The thing that I think has impressed me most about Oni Press’ Invader Zim is how much they cram into an issue. The density of ideas, of comedy, is actually rather staggering. Whether it’s the result of the smaller panel size or intelligent writing or the particular cadence of Invader Zim you’re definitely getting more of what you want out of an Invader Zim story from this comic than what you’d want from an X-Men story in a typical issue of Uncanny. This feature is especially present in a single issue story like this one.

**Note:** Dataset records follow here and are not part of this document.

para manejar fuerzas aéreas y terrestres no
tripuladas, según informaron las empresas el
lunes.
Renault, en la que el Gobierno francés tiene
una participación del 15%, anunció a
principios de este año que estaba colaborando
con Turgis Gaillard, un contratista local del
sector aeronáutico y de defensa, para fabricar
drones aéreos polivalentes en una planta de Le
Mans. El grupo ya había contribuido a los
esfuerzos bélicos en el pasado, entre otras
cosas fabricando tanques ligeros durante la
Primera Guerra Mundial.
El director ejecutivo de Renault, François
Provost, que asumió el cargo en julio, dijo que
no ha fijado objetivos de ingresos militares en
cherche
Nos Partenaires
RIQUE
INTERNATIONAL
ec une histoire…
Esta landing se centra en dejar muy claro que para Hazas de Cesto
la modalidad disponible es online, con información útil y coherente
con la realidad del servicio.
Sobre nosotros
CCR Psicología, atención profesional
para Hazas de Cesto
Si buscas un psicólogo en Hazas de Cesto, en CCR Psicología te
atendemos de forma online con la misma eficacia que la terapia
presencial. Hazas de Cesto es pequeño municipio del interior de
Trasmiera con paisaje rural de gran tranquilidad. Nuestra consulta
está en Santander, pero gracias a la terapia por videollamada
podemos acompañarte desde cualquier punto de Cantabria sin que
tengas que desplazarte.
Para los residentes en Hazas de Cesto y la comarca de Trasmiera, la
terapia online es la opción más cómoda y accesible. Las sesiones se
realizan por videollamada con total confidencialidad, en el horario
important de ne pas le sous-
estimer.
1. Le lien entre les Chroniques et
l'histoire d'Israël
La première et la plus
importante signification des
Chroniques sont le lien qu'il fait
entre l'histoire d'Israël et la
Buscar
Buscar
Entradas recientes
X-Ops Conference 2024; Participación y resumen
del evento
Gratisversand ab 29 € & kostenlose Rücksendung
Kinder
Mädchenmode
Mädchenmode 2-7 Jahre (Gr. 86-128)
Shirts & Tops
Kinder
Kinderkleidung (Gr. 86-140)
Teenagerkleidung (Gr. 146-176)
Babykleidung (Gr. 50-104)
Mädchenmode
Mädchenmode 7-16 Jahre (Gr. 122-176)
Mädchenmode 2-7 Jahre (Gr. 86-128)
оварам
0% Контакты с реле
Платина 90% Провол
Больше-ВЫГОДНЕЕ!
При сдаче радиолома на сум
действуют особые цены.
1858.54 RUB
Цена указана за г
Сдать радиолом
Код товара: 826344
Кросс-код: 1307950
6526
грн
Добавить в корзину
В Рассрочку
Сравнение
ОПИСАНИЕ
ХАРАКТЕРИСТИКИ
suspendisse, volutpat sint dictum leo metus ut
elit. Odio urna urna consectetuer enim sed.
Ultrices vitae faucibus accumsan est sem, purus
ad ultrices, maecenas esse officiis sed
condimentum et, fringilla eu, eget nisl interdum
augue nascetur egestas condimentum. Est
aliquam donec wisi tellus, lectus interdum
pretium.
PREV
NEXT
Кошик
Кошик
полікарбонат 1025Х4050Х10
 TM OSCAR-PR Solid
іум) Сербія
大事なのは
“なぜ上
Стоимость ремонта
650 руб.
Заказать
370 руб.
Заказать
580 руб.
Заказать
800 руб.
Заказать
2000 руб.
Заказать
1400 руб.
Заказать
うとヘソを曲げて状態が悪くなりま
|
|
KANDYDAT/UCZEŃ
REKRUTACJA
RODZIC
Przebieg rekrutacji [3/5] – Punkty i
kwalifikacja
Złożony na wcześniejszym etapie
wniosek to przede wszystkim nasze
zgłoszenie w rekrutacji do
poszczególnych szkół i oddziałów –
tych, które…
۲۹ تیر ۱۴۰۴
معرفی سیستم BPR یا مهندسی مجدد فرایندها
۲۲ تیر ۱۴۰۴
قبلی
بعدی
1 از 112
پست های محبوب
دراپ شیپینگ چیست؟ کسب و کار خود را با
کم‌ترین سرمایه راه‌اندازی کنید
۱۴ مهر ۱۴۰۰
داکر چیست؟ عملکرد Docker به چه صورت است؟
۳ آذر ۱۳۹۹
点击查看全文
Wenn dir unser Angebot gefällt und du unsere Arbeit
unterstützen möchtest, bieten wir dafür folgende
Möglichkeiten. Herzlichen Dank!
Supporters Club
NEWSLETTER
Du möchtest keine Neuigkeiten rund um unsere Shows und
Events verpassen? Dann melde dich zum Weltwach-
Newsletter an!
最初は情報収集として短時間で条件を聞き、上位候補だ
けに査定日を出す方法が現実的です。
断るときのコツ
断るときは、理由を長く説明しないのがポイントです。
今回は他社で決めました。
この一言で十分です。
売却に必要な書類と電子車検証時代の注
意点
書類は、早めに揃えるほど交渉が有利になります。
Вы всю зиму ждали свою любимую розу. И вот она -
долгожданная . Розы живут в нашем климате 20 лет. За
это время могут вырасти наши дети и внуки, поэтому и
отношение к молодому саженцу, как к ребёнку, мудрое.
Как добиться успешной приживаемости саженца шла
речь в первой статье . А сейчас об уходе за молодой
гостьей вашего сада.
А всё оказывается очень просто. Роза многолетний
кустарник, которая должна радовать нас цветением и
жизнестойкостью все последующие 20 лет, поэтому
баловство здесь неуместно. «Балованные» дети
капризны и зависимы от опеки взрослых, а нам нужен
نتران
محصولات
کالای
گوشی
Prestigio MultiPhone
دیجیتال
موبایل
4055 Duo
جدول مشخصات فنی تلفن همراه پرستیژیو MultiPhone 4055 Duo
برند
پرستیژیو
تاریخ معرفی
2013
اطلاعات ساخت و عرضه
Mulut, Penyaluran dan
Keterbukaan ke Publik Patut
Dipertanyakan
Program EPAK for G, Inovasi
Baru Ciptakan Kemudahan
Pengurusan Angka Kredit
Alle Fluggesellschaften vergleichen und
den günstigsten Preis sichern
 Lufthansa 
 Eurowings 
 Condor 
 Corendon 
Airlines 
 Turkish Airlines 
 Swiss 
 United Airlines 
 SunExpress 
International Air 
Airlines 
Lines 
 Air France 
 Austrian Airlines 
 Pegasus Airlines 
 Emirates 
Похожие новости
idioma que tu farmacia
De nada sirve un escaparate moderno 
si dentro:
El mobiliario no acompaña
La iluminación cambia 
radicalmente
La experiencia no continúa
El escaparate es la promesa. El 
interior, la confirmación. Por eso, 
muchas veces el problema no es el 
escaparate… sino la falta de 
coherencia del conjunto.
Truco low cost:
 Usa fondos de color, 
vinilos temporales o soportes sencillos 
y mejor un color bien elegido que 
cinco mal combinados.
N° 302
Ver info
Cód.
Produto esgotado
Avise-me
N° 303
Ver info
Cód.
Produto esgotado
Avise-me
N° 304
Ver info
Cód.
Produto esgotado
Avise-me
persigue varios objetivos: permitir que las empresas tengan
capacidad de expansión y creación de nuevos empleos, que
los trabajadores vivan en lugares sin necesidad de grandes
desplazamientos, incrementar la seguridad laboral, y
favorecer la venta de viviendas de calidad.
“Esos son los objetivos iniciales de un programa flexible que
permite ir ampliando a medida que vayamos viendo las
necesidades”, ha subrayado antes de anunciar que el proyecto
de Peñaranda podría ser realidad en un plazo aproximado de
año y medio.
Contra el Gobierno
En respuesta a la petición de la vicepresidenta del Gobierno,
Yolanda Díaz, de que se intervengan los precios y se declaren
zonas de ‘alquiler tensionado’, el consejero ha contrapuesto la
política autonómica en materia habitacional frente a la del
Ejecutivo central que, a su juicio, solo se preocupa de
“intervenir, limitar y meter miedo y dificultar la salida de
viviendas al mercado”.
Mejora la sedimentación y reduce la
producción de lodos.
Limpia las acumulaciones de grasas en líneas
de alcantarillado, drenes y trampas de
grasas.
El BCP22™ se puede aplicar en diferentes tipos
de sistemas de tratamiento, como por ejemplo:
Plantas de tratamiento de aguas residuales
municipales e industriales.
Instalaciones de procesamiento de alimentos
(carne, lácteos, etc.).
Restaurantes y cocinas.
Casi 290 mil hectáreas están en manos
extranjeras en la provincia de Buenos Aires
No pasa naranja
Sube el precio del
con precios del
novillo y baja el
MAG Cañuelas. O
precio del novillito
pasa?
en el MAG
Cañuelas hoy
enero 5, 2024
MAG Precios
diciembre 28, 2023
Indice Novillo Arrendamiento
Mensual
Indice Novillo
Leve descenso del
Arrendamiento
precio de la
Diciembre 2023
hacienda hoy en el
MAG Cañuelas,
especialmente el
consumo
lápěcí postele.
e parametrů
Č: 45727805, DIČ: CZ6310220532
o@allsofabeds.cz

After handling the first issue himself, Jhonen Vasquez has slowly pulled back, leaving him credited on this issue as contributing “additional dialogue”. That’s at once comforting and worrisome, or at least it would be if the man taking the reins weren’t Eric Trueheart. Yes, we have another classic Zim writer at the helm and his connection to the series is clearly no worse for wear.
As last month, GIR is used sparingly and, though Tak and Dib made a fierce double act, this show belongs to Zim. Trueheart and Vasquez imbue the tiny alien with all the force of Richard Horvitz’s distinctive performance. The story is appropriately loud, especially for text, but some of the best moments are the quieter ones, where the mundane and the bizarre overlap. On the other hand, an unusually energetic Gaz gets one of the more unique bits of this month. While Zim and Gaz lead Dib through the story, this issue leans most on the moronic masses that surround all of them.
The creators of Zim were famously tired of Nickelodeon’s insistence on pushing the Skool setting, but while last month finally allowed fans a canonical glimpse of a spacefaring Dib, issue #3 proves that there’s plenty of potential closer to home. Strange as it may sound, it’s the art world that hosts this latest adventure. Indeed, Zim has discovered a method to summon an eldritch ungulate to do his bidding and has determined to pass the altar off as an art installation. The jabs at the pomposity of modern art are not especially topical, probably skewering a thirty+ year old stereotype as much as any modern reality, but they are funny and wholly in keeping with the world that Zim has always inhabited.
Zim’s adoring public are delightful, woefully stupid but just real enough to avoid feeling like an easy laugh. While they often don’t get names you usually know their voice and far more of who they are than the average crowd filler. Even better are Zim’s attempts to live up to his own myth, equal parts near exposures and sincere small talk.
The jokes are fired at a rapid pace. Often a page will end with a trio of small panels tucked into the bottom and these are almost universally fun. The speed with which the writers will duck away for a strange tangent and back almost recalls the snapping animation of the television series.
The issue does have something of a brick joke in the form of Zim’s artiste-isms, but a couple of them will make you smile. We also get a couple of lines that are trying just a little too hard, but there are a lot of winning jokes in here and only a couple fizzle.
Aaron Alexovich continues to deliver a fantastically faithful rendering of Zim’s distinctive art style without giving up the ability to put his own spin on it. The new designs for Zim are huge successes. Simple as it is, the cloaked Zim captures the spirit of mystery and wonder that the story is looking for. Zim’s new disguise is oddly effective as well, at once more and less human than his standard skool costume. It’s a shame that it’s so closely tied to this scheme, as I’d be happy to see it again. Speaking of Zim, his head is looking a little stretched out in several of Alexovich’s panels, but while it can feel off at first, the effect is actually rather quite nice.
Even more impressive than his work with the Invader Zim art style is Alexovich’s storytelling. Page designs are varied and smart, shifting with the needs of the plot or the gag. Just on a level of syntax, Invader Zim doesn’t read like your average comic. The panels aren’t afraid to be small or similar or irregular in shape. Looking at these images in a purely visual sense, I admit that some of them are a little too similar, but while I can’t completely deny that criticism, Alexovich has a strong handle of pace and timing that transforms the minor tweaks of one panel to the next into effective comedic storytelling. I could spend more time trying to put it perfectly into words, but, like much humor, you really need to be there. It reads like a dream, if a fevered one.
Little touches like the pixelation on GIR’s eyes as he translates or the peculiar beauty of the Star Donkey round out another strong issue.
With this third issue, Invader Zim proves that its triumphant opening was no fluke and that there is much greatness and much strangeness yet to come. Eric Trueheart gives us a great, simple plot that allows the story to grow all manner of hilarious tangents. Between he and Aaron Alexovich, the comedic timing is brilliant. If you get tired of Zim’s artist schtick or are generally immune to the series’ charms, this issue could get tiresome, but I expect that the vast majority of readers will find a side-splitting and sharply crafted new story within these pages.